HPDs contribute to the LEED v4 MR Credit: Building product disclosure and optimization — material ingredients. The HPD Public Repository was launched in November 2016 and has become a crucial resource for architects, spec writers, interior designers, contractors, and LEED consultants. Architects and designers trying to achieve MR Credit material ingredient disclosure now use the Repository to locate HPDs. HPDs have become the most popular method to achieve this LEED credit.

AIA courses that cover HPD content — what an HPD discloses, how it contributes to LEED credits, and why AEC firms request it — are among the highest-performing courses on the RonBlank.com platform. Courses covering HPDs, Declare Labels, EPDs, and other product transparency documentation are popular with designers and drive higher participation. Manufacturers who build HPD education into their AIA course differentiate themselves from competitors and signal product transparency as a core company value. GreenCE, an affiliate of Ron Blank & Associates, helps building product manufacturers develop HPDs to validate product claims and increase specification on LEED v4 projects.

Follow-Up Strategy: Turning Course Completers into Specification Leads

A point person in the manufacturer’s office receives lead reports containing the contact information of everyone who has participated in the online program or webinar.
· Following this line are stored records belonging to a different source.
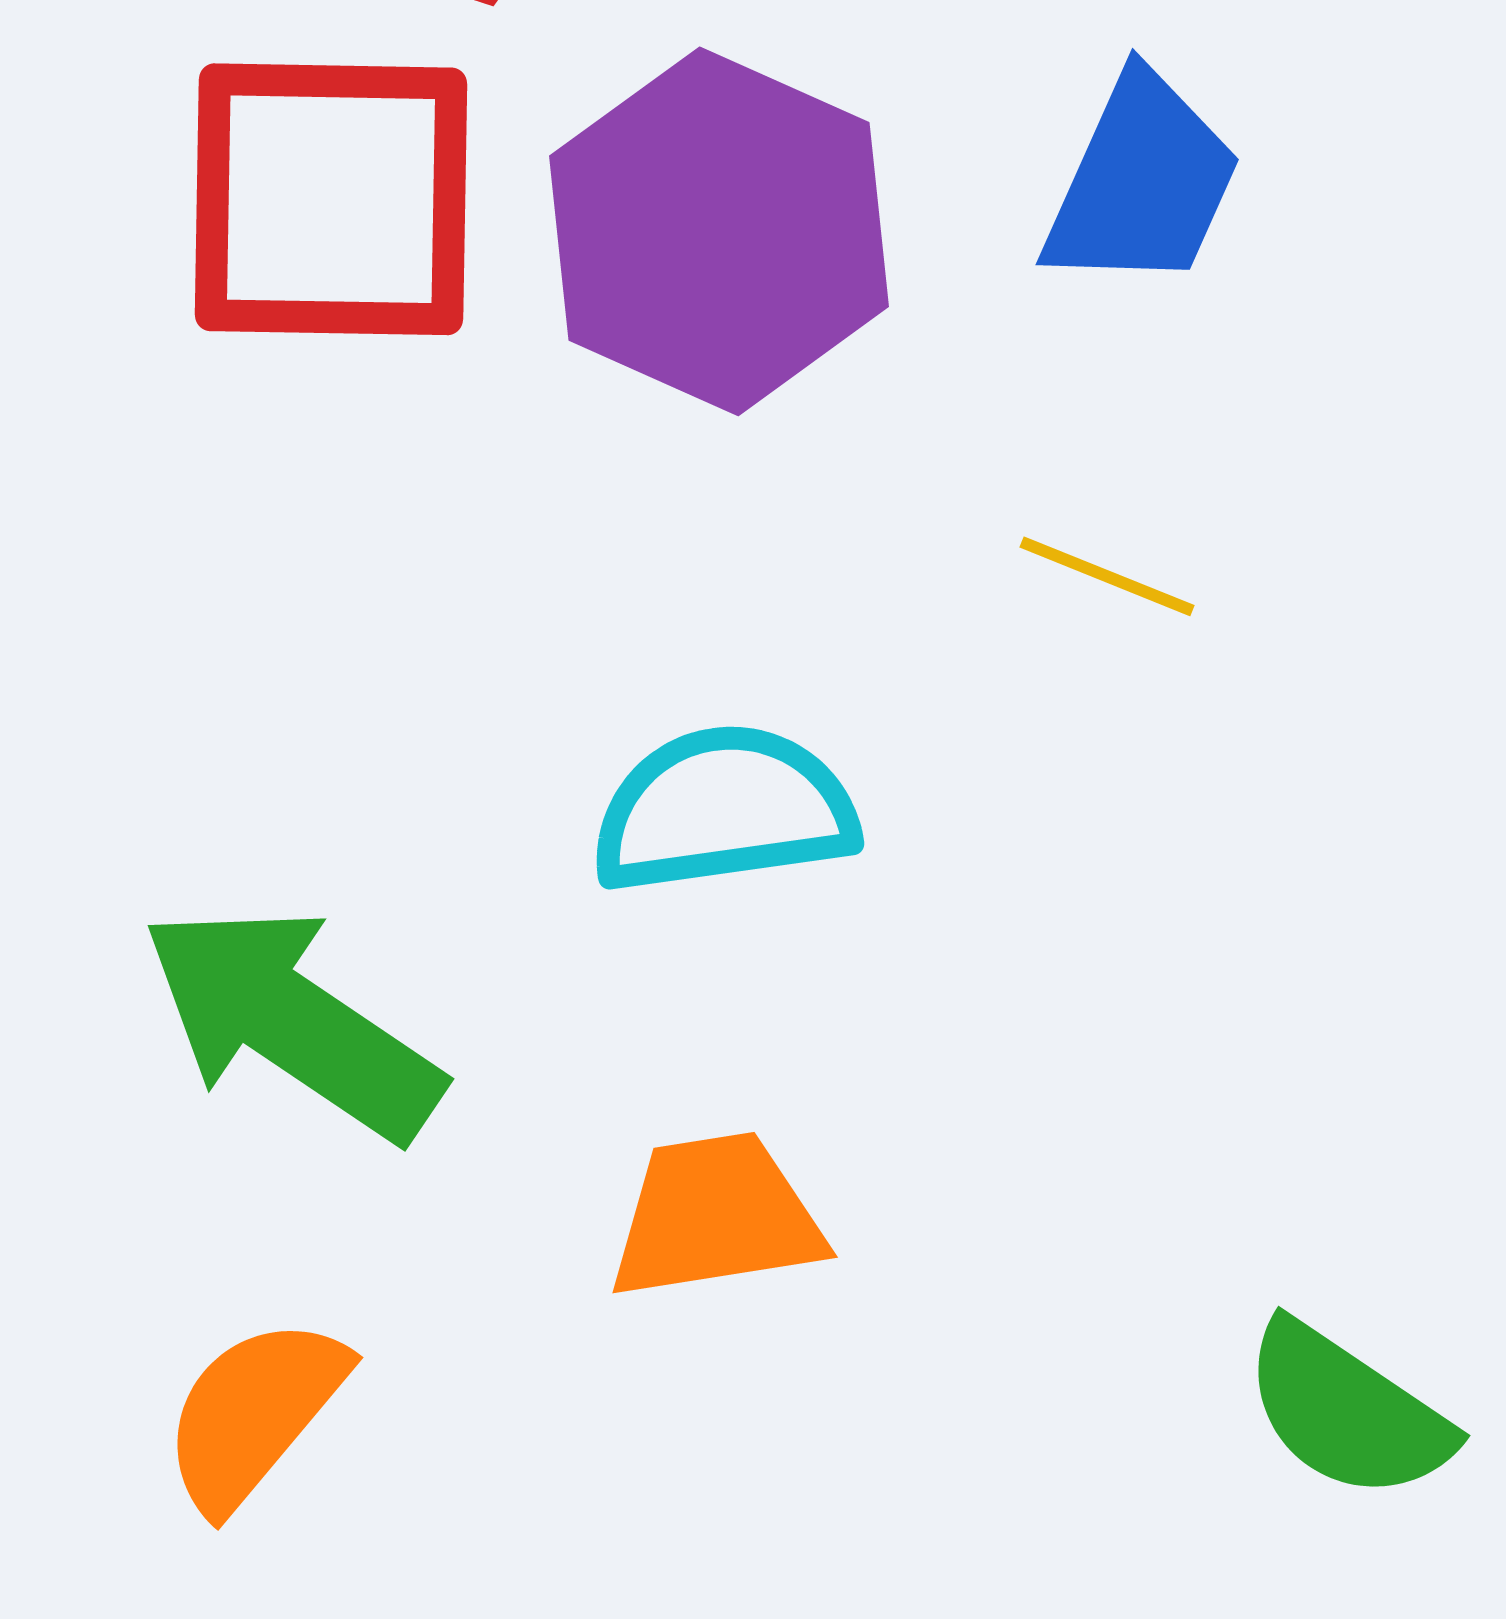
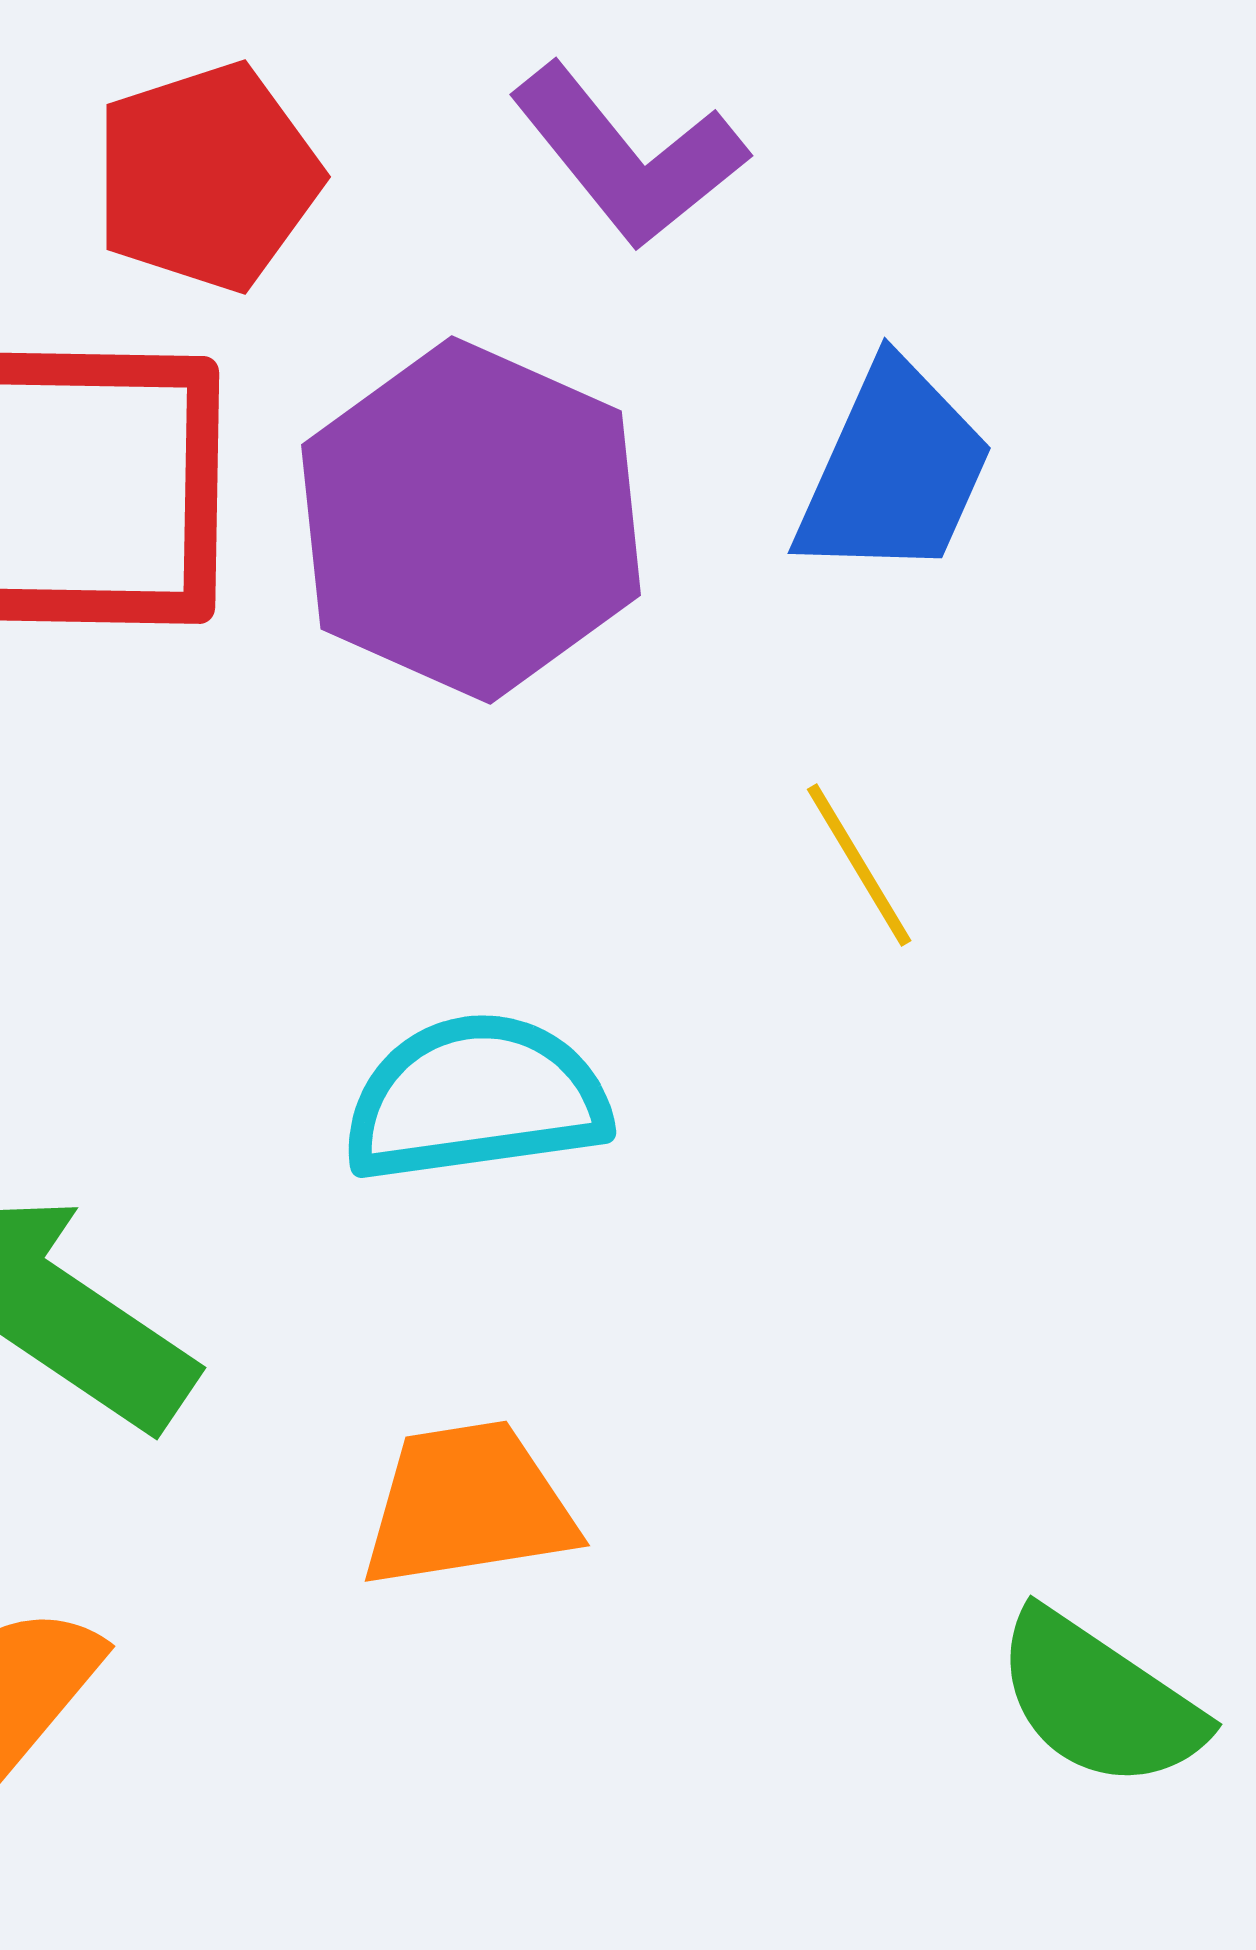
yellow line: (1107, 576) -> (859, 865), turned 37

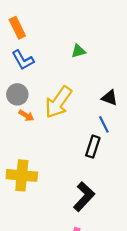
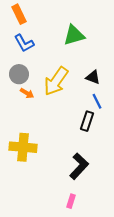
green triangle: (78, 51) -> (74, 35), size x1.6
black triangle: (109, 98) -> (93, 77), moved

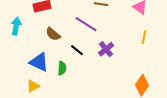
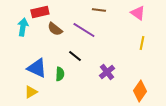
cyan arrow: (16, 26) -> (23, 27), moved
brown semicircle: (53, 34) -> (55, 29), moved
purple cross: (106, 49) -> (107, 72), moved

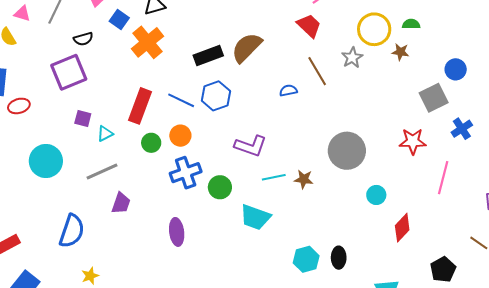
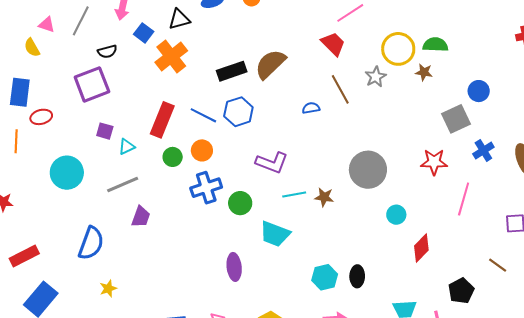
green semicircle: (411, 24) -> (435, 45), size x1.4
purple ellipse: (177, 232) -> (234, 267), moved

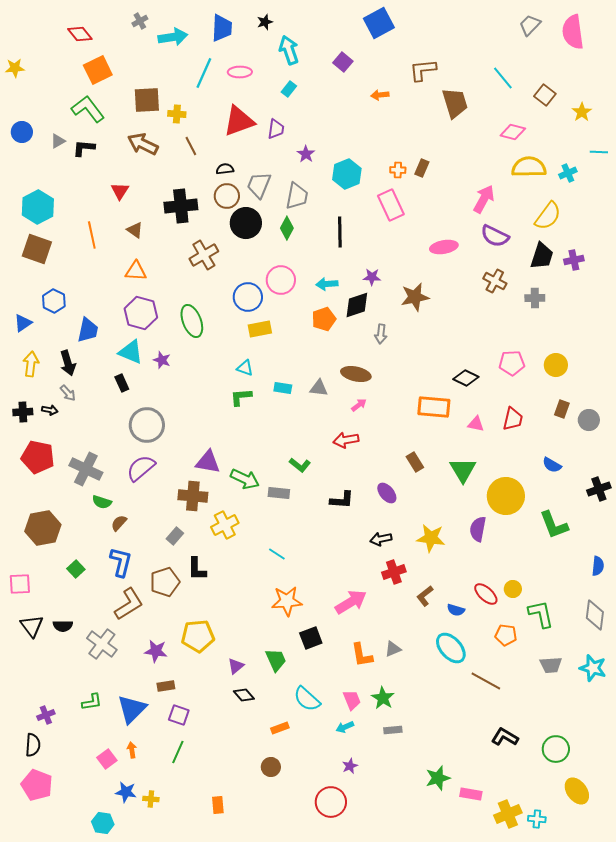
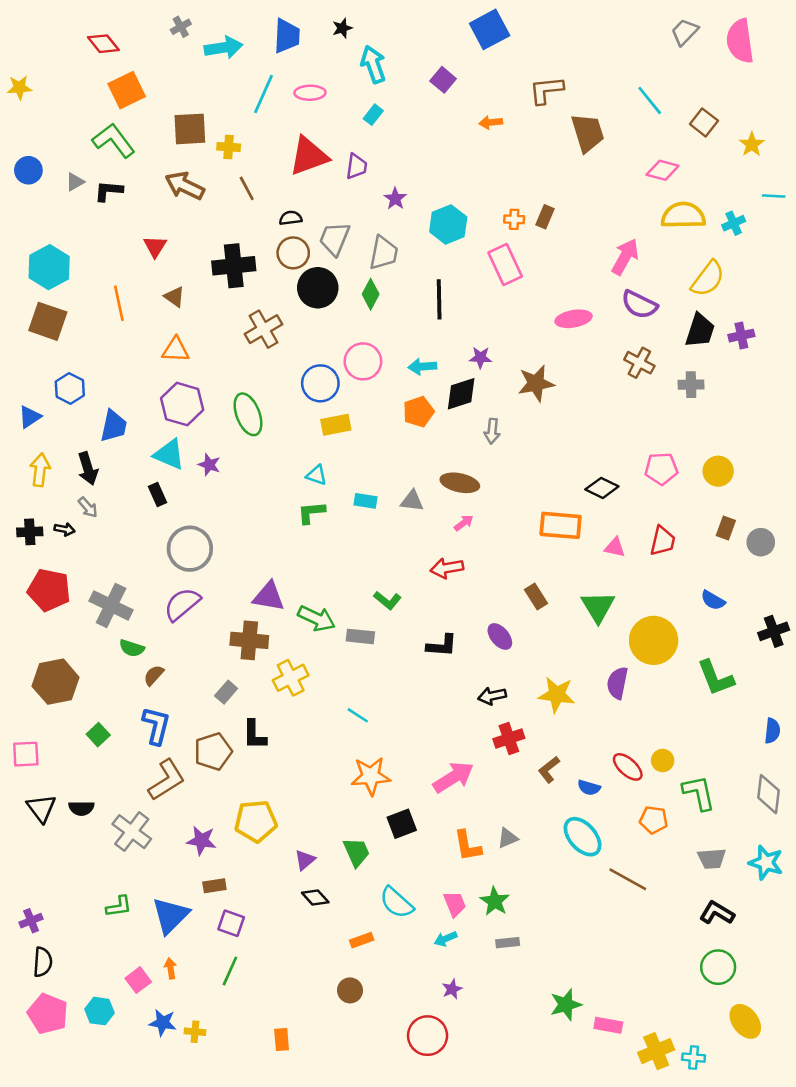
purple cross: (46, 715) -> (31, 921), moved
black L-shape: (505, 737) -> (717, 913), moved
cyan hexagon: (103, 823) -> (99, 1011), moved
Participation indicates interest in the product or service. Ron Blank & Associates recommends a ‘Thank You For Participating in Our Course’ email with additional literature, or a call to action and incentive. Personalization is effective and meaningful — delegating a specific rep in the participant’s area to follow up by asking what questions the architect has and how they can be of service converts course completers into specification relationships.

With webinars, attendees can ask questions during the session, providing a direct guide for follow-up in terms of what each potential lead is looking for. Time is of the essence — someone on the manufacturer’s staff must be able to quickly follow up on leads. Follow-up is crucial for lunch-and-learns just as it is for webinars and online anytime courses. A manufacturer can educate a room of 100 architects, but unless they answer emails, telephone messages, and sample requests after an event, the opportunity is wasted. The lead report is the beginning of the specification relationship, not the end.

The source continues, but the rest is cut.